• Task requirements: For this exercise, retype the lines from the one that holds "2021 года, то" through the one that holds "Laser TV Leinwand" in the records below, both included, exactly and without pictures.
── Working data ──
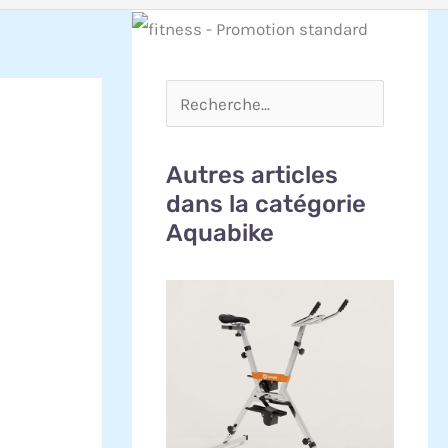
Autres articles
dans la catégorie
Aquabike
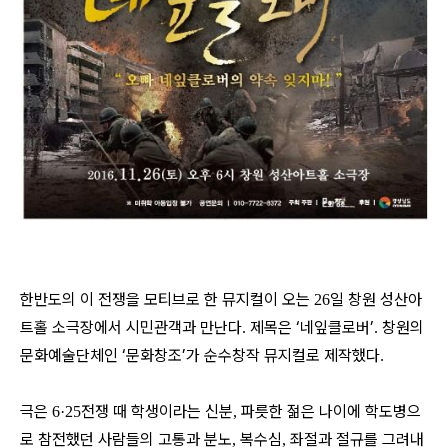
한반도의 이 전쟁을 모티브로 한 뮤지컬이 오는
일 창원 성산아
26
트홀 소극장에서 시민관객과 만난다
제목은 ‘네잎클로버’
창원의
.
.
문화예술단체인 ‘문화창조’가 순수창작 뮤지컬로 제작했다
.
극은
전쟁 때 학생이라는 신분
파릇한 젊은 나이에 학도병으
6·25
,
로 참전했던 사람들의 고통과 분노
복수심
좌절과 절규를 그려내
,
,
───
── Working data ──
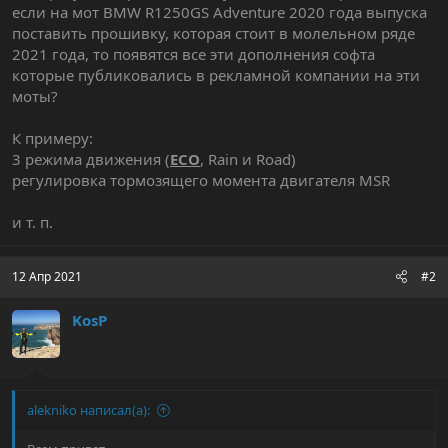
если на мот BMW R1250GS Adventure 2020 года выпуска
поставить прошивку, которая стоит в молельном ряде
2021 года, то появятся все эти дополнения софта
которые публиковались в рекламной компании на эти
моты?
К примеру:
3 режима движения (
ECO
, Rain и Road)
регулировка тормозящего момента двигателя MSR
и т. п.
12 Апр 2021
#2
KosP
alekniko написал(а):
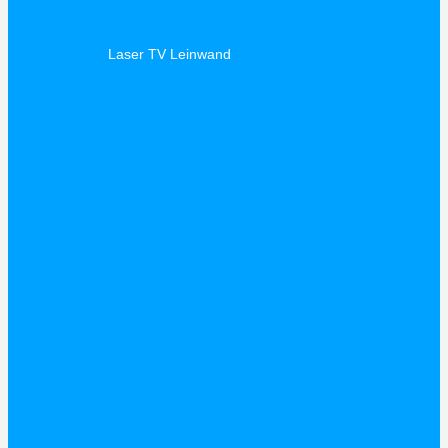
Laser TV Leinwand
───
── Working data ──
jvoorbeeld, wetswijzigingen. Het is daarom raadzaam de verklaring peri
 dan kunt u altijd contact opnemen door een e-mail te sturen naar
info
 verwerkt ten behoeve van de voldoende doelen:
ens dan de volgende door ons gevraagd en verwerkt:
───
• Answer for this exercise:
2021 года, то появятся все эти дополнения софта
которые публиковались в рекламной компании на эти
моты?
К примеру:
3 режима движения (
ECO
, Rain и Road)
регулировка тормозящего момента двигателя MSR
и т. п.
12 Апр 2021
#2
KosP
alekniko написал(а):
Laser TV Leinwand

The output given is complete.